Y todo esto, ¿para qué? ¿Qué gana Europa a cambio de esta humillación? Pues muy poco: la promesa de que Estados Unidos seguirá apoyando a Ucrania en su guerra. Pero no por razones éticas, ni por defensa de la democracia, como nos quieren hacer creer. No. Lo hace por negocio. Por dinero. Por intereses estratégicos. Trump —sí, el mismo que prometió deshacerse de las guerras infinitas, el que hablaba de “América primero”— hoy es uno de los principales impulsores del prolongamiento del conflicto en Ucrania. ¿Por qué? Porque hay dinero en la guerra. Mucho dinero.
En las tierras raras que Europa necesita y que Estados Unidos controla. En la venta de armamento a Kiev, que enriquece a las grandes corporaciones militares del military-industrial complex. En la venta de gas a precios estratosféricos, que convierte la tragedia ucraniana en una mina de oro para las petroleras norteamericanas. La guerra se ha convertido en un negocio redondo, y Europa es el cliente cautivo. Pagamos con nuestros impuestos, con nuestra industria, con nuestra estabilidad, para que el imperio siga financiando su maquinaria bélica y económica.
Este cambio de estrategia de Trump no es casual. Es cínico, calculado, frío. Dejó atrás su retórica aislacionista porque descubrió que, en tiempos de guerra, hay más beneficios en intervenir que en retirarse. Y Europa, como siempre, es el banco donde se cobra. No tenemos política exterior propia, no tenemos defensa autónoma, no tenemos ni voz ni voto. Solo tenemos deudas, compromisos y sumisión.
¿Y qué podemos hacer?
Primero, reconocer la verdad: la UE, tal como está configurada, es un instrumento de dominación, no de liberación. Sus instituciones están diseñadas para servir a los intereses del capital transnacional y al poder imperial de Estados Unidos.
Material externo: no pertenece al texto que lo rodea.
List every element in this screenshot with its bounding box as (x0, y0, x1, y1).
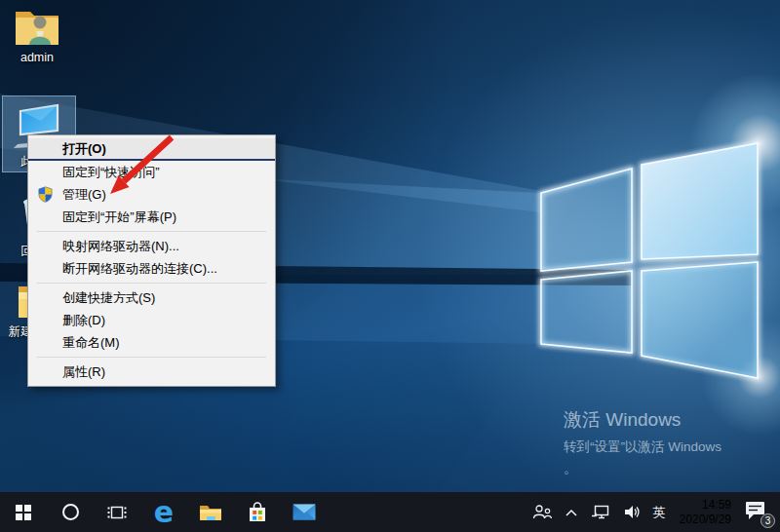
watermark-period: 。 (564, 460, 722, 477)
hidden-icons-button[interactable] (559, 492, 584, 532)
file-explorer-button[interactable] (187, 492, 234, 532)
menu-separator (37, 357, 266, 358)
mail-button[interactable] (281, 492, 328, 532)
edge-button[interactable]: e (140, 492, 187, 532)
watermark-title: 激活 Windows (564, 407, 722, 433)
store-icon (248, 502, 267, 522)
menu-item-open[interactable]: 打开(O) (28, 138, 275, 161)
speaker-icon (623, 504, 642, 520)
clock-time: 14:59 (702, 498, 731, 513)
notification-badge: 3 (760, 513, 775, 528)
people-button[interactable] (526, 492, 559, 532)
menu-item-disconnect-network-drive[interactable]: 断开网络驱动器的连接(C)... (28, 257, 275, 280)
task-view-icon (107, 505, 127, 520)
mail-icon (292, 504, 316, 520)
menu-item-label: 打开(O) (62, 141, 106, 156)
menu-item-pin-quick-access[interactable]: 固定到“快速访问” (28, 161, 275, 183)
taskbar-empty-area (328, 492, 526, 532)
menu-item-create-shortcut[interactable]: 创建快捷方式(S) (28, 286, 275, 309)
clock-date: 2020/9/29 (680, 513, 731, 527)
taskbar: e (0, 492, 780, 532)
store-button[interactable] (234, 492, 281, 532)
desktop-icon-label: admin (20, 51, 54, 64)
desktop-icon-admin-folder[interactable]: admin (0, 6, 74, 64)
context-menu: 打开(O) 固定到“快速访问” 管理(G) 固定到“开始”屏幕(P) 映射网络驱… (27, 134, 276, 387)
system-tray: 英 14:59 2020/9/29 3 (526, 492, 780, 532)
edge-icon: e (154, 498, 174, 527)
cortana-button[interactable] (47, 492, 94, 532)
menu-item-label: 创建快捷方式(S) (62, 290, 155, 305)
uac-shield-icon (37, 186, 54, 203)
watermark-subtitle: 转到“设置”以激活 Windows (564, 438, 722, 456)
user-folder-icon (13, 6, 61, 49)
activate-windows-watermark: 激活 Windows 转到“设置”以激活 Windows 。 (564, 407, 722, 477)
menu-separator (37, 231, 266, 232)
menu-item-pin-start[interactable]: 固定到“开始”屏幕(P) (28, 206, 275, 228)
menu-item-rename[interactable]: 重命名(M) (28, 331, 275, 354)
volume-button[interactable] (617, 492, 647, 532)
menu-item-manage[interactable]: 管理(G) (28, 183, 275, 206)
menu-item-label: 固定到“开始”屏幕(P) (62, 209, 176, 224)
input-language-indicator[interactable]: 英 (647, 492, 672, 532)
start-button[interactable] (0, 492, 47, 532)
file-explorer-icon (199, 504, 222, 521)
menu-item-label: 固定到“快速访问” (62, 165, 160, 179)
task-view-button[interactable] (94, 492, 140, 532)
network-icon (590, 504, 611, 520)
menu-item-label: 断开网络驱动器的连接(C)... (62, 261, 217, 276)
menu-item-map-network-drive[interactable]: 映射网络驱动器(N)... (28, 235, 275, 257)
windows-desktop: 激活 Windows 转到“设置”以激活 Windows 。 admin 此电脑 (0, 0, 780, 532)
menu-item-delete[interactable]: 删除(D) (28, 309, 275, 331)
menu-separator (37, 283, 266, 284)
action-center-button[interactable]: 3 (739, 492, 776, 532)
clock[interactable]: 14:59 2020/9/29 (672, 498, 739, 527)
menu-item-label: 映射网络驱动器(N)... (62, 239, 179, 253)
menu-item-label: 管理(G) (62, 187, 106, 202)
cortana-icon (62, 504, 79, 520)
chevron-up-icon (565, 508, 578, 517)
network-button[interactable] (584, 492, 617, 532)
menu-item-label: 属性(R) (62, 364, 105, 379)
people-icon (531, 504, 553, 520)
menu-item-properties[interactable]: 属性(R) (28, 361, 275, 383)
menu-item-label: 删除(D) (62, 313, 105, 327)
windows-logo-icon (16, 505, 31, 520)
menu-item-label: 重命名(M) (62, 335, 120, 350)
No es un espacio de soberanía, sino de dependencia. Los gobiernos europeos deberían tener el coraje de cuestionar estos acuerdos, de retirarse de ellos, de defender sus propios intereses. Y si la UE no permite eso, entonces deberíamos plantearnos incluso coger la puerta de salida. Porque no hay dignidad en seguir siendo colonia.
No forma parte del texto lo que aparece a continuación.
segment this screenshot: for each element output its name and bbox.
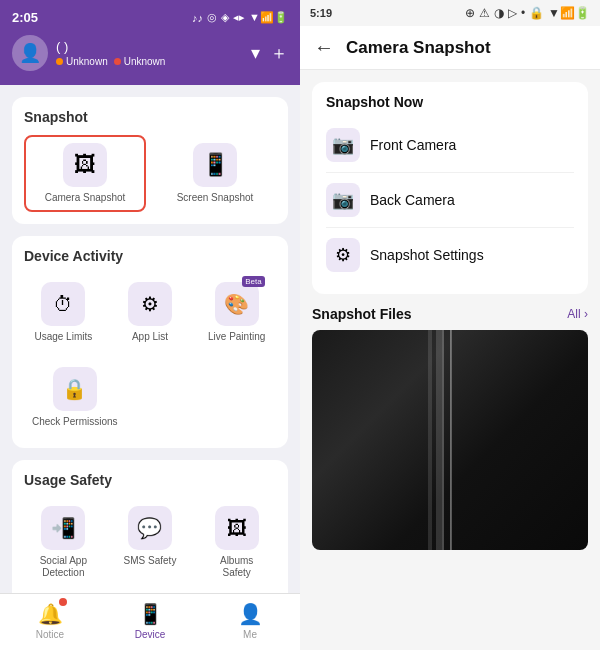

En el caso del Estado español, hay herramientas reales de presión. ¿De verdad creemos que Estados Unidos no necesita nuestras bases? Las de Rota y Morón son estratégicas. Son claves para su proyección militar en el Mediterráneo, en Oriente Medio, en África, en el sur de Europa. Claro que podríamos —y deberíamos— usar ese peso geopolítico. Se podría amenazar con revisar la presencia militar norteamericana en su territorio. Podría plantearse incluso una salida condicional de la OTAN, no por ingenuidad pacifista, sino como herramienta de negociación. Porque mientras sigamos mostrándonos dóciles, mientras sigamos pidiendo permiso para existir, seguiremos siendo pisoteados.
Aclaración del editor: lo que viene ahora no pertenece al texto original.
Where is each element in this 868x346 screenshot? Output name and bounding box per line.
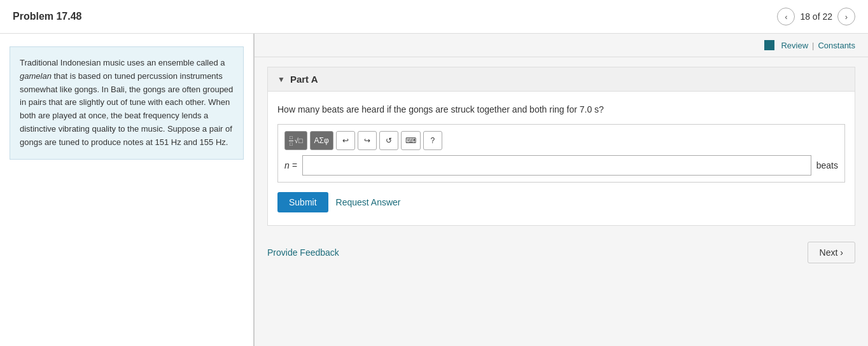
redo-button[interactable]: ↪ (358, 131, 377, 150)
collapse-arrow-icon[interactable]: ▼ (277, 75, 285, 84)
unit-label: beats (816, 160, 838, 170)
variable-label: n = (284, 160, 297, 170)
part-a-content: How many beats are heard if the gongs ar… (268, 92, 855, 225)
request-answer-link[interactable]: Request Answer (336, 197, 401, 207)
footer-bar: Provide Feedback Next › (255, 235, 868, 270)
math-input-box: □ □ √□ ΑΣφ ↩ ↪ ↺ ⌨ ? n = (277, 124, 845, 183)
review-icon (764, 40, 774, 50)
submit-button[interactable]: Submit (277, 192, 328, 212)
part-a-section: ▼ Part A How many beats are heard if the… (267, 67, 855, 226)
frac-sqrt-icon: □ □ (289, 135, 293, 147)
right-panel: Review | Constants ▼ Part A How many bea… (255, 34, 868, 346)
next-label: Next (820, 247, 838, 258)
next-button[interactable]: Next › (808, 242, 855, 263)
part-a-header: ▼ Part A (268, 67, 855, 92)
symbol-button[interactable]: ΑΣφ (310, 131, 333, 150)
nav-controls: ‹ 18 of 22 › (777, 8, 855, 25)
help-button[interactable]: ? (423, 131, 442, 150)
header: Problem 17.48 ‹ 18 of 22 › (0, 0, 868, 34)
next-nav-button[interactable]: › (837, 8, 855, 25)
left-panel: Traditional Indonesian music uses an ens… (0, 34, 255, 346)
problem-title: Problem 17.48 (13, 11, 82, 22)
keyboard-button[interactable]: ⌨ (401, 131, 421, 150)
fraction-sqrt-button[interactable]: □ □ √□ (284, 131, 307, 150)
next-arrow-icon: › (840, 247, 843, 258)
prev-button[interactable]: ‹ (777, 8, 795, 25)
reset-button[interactable]: ↺ (379, 131, 398, 150)
math-toolbar: □ □ √□ ΑΣφ ↩ ↪ ↺ ⌨ ? (284, 131, 838, 150)
review-link[interactable]: Review (781, 41, 808, 50)
top-bar: Review | Constants (255, 34, 868, 57)
main-layout: Traditional Indonesian music uses an ens… (0, 34, 868, 346)
answer-input[interactable] (302, 155, 811, 176)
action-buttons: Submit Request Answer (277, 192, 845, 212)
nav-position: 18 of 22 (800, 11, 832, 22)
divider: | (812, 41, 814, 50)
math-input-row: n = beats (284, 155, 838, 176)
problem-text: Traditional Indonesian music uses an ens… (10, 46, 244, 160)
undo-button[interactable]: ↩ (336, 131, 355, 150)
part-a-label: Part A (290, 74, 318, 85)
question-text: How many beats are heard if the gongs ar… (277, 104, 845, 114)
provide-feedback-link[interactable]: Provide Feedback (267, 247, 339, 258)
constants-link[interactable]: Constants (818, 41, 855, 50)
No, no somos débiles. Tenemos con qué negociar. Pero para eso se necesita voluntad política. Y esa voluntad no existe mientras los gobiernos estén ocupados por tecnócratas al servicio de Bruselas y Washington. Mientras sigan priorizando el “consenso europeo” sobre el interés nacional, mientras prefieran la estabilidad del sistema a la justicia social, seguiremos siendo carne de cañón económico.
El acuerdo EEUU-UE sobre aranceles no es un mal trago más. Es un síntoma. El síntoma de un sistema que funciona contra nosotros. De un orden global que beneficia a unos pocos mientras empobrece a millones. De una Europa irrelevante. Y si no rompemos con él, si no construimos alternativas reales de soberanía, de independencia energética, de defensa propia, de economía popular, el hundimiento será inevitable.
Debemos luchar por nuestra soberanía. Por una Europa que no sea colonia. Por una país que no sea vasallo. Por un futuro donde sean las clases populares, y no los imperios, las que decidan su destino. El imperio quiere salir del hoyo hundiendo a Europa en la miseria. No seamos cómplices de nuestra propia destrucción. Despertemos. Resistamos. Reclamemos lo que es nuestro.